Court rules warrant not needed for cell phone location data
Historical cell tower location data is not private information owned by customers but by the mobile carrier, the U.S. Court of Appeals for the 11th Circuit ruled Tuesday. The court affirmed a district court's convictions of defendant Quartavius Davis, charged with multiple crimes in connection with a string of seven armed robberies in South Florida in 2010. Davis was sentenced to nearly 162 years in prison.
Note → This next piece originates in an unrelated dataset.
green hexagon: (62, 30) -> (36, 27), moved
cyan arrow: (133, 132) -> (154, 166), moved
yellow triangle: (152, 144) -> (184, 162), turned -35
Police obtained more than 11,600 location records over 67-day period from carrier MetroPCS in an effort to track Davis' movements. In June 2014 a three-judge panel at the appeals court threw out Davis' conviction, saying the police had violated his Fourth Amendment protections against unreasonable searches and seizures, but the entire court decided to rehear the case.
The location data police obtained did not pinpoint Davis' locations and it's owned by the carrier, not the customer, the court said Tuesday. "Those cell tower records were created by MetroPCS, stored on its own premises, and subject to its control," Judge Frank Hull wrote. "Cell tower location records do not contain private communications of the subscriber."
Cell phone location data can help police solve serious crimes, Hull added. "The stored telephone records produced in this case, and in many other criminal cases, serve compelling governmental interests," he wrote. "Historical cell tower location records are routinely used to investigate the full gamut of state and federal crimes, including child abductions, bombings, kidnappings, murders, robberies, sex offenses, and terrorism-related offenses."
If U.S. residents want to change the rules for police collection of cell location data, they need to ask lawmakers, because current laws do not prohibit these searches, Hull wrote. "The use of cell phones is ubiquitous now and some citizens may want to stop telephone companies from compiling cell tower location data or from producing it to the government," he wrote. "These proposals should be directed to Congress and the state legislatures rather than to the federal courts."
The American Civil Liberties Union criticized the ruling, but said it's not the "last word" on mobile phone tracking by police. Other appeals courts are looking at similar cases, and the Supreme Court may take up the issue soon, said Nathan Freed Wessler, staff attorney with the ACLU Speech, Privacy, and Technology Project.
"Outdated legal doctrines from the analog age should not be mechanically extended to undermine our privacy rights in the voluminous digital records that come with modern life," he said by email.